Re: [PATCH] http.c: don't rewrite the user:passwd string multiple times

Jeff King <peff@xxxxxxxx> · Tue, 18 Jun 2013 18:13:28 -0400

On Tue, Jun 18, 2013 at 12:29:03PM -0700, Brandon Casey wrote:

> >   1. Older versions of curl (and I do not recall which version off-hand,
> >      but it is not important) stored just the pointer. Calling code was
> >      required to manage the string lifetime itself.
> 
> Daniel mentions that the change happened in libcurl 7.17.  RHEL 4.X
> (yes, ancient, dead, I realize) provides 7.12 and RHEL 5.X (yes,
> ancient, but still widely in use) provides 7.15.  Just pointing it
> out.

Yeah, I didn't mean to imply "we don't care about these versions", only
that our analysis is different between the two sets.
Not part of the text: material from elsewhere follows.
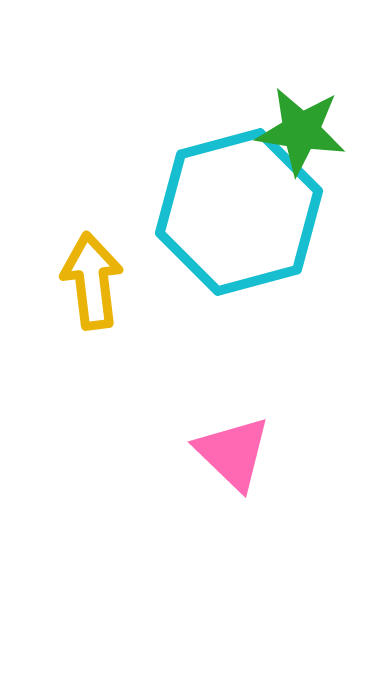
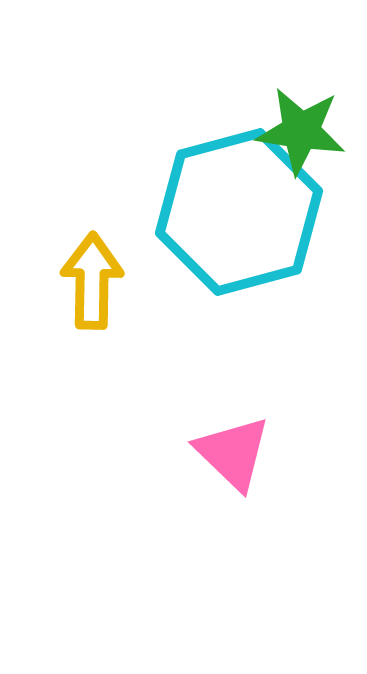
yellow arrow: rotated 8 degrees clockwise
We have #ifdefs for
curl going back to 7.7.4. That's probably excessive, but AFAIK, we would
still work with such old versions.

> > It could be a problem when we have multiple handles in play
> > simultaneously (we invalidate the pointer that another simultaneous
> > handle is using, but do not immediately reset its pointer).
> 
> Don't we have multiple handles in play at the same time?  What's going
> on in get_active_slot() when USE_CURL_MULTI is defined?  It appears to
> be maintaining a list of "slot" 's, each with its own curl handle
> initialized either by curl_easy_duphandle() or get_curl_handle().

Yes, we do; the dumb http walker will pipeline loose pack and object
requests (which makes a big difference when fetching small files). The
smart http code may use the curl-multi interface under the hood, but it
should only have a single handle, and the use of the multi interface is
just for sharing code with the dumb fetch.

> So, yeah, this is what I was referring to when I mentioned
> "potentially dangerous".  Since the current code does not change the
> size of the string, the pointer will never change, so we won't ever
> invalidate a pointer that another handle is using.

Agreed. I did not so much mean to dispute your "potentially dangerous"
claim as clarify exactly what the potential is. :)

> The other thing I thought was potentially dangerous, was just
> truncating the string.  Again, if there are multiple curl handles in
> use (which I thought was a possibility), then merely truncating the
> string that contains the username/password could potentially cause a
> problem for another handle that could be in the middle of
> authenticating using the string.  But, I don't know if there is any
> multi-processing happening within the curl library.

I don't think curl does any threading; when we are not inside
curl_*_perform, there is no curl code running at all (Daniel can correct
me if I'm wrong on that).

So I think from curl's perspective a truncation and exact rewrite is
atomic, and it sees only the final content.  I don't know what would
happen if you truncated and put in _different_ contents. For example, if
curl would have written out half of the username/password, blocked and
returned from curl_multi_perform, then you update the buffer, then it
resumes writing.

IOW, I believe the current code is safe (though in a very subtle way),
but if you were to allow password update, I'm not sure if it would be or
not (and if not, you would need a per-handle buffer to make it safe).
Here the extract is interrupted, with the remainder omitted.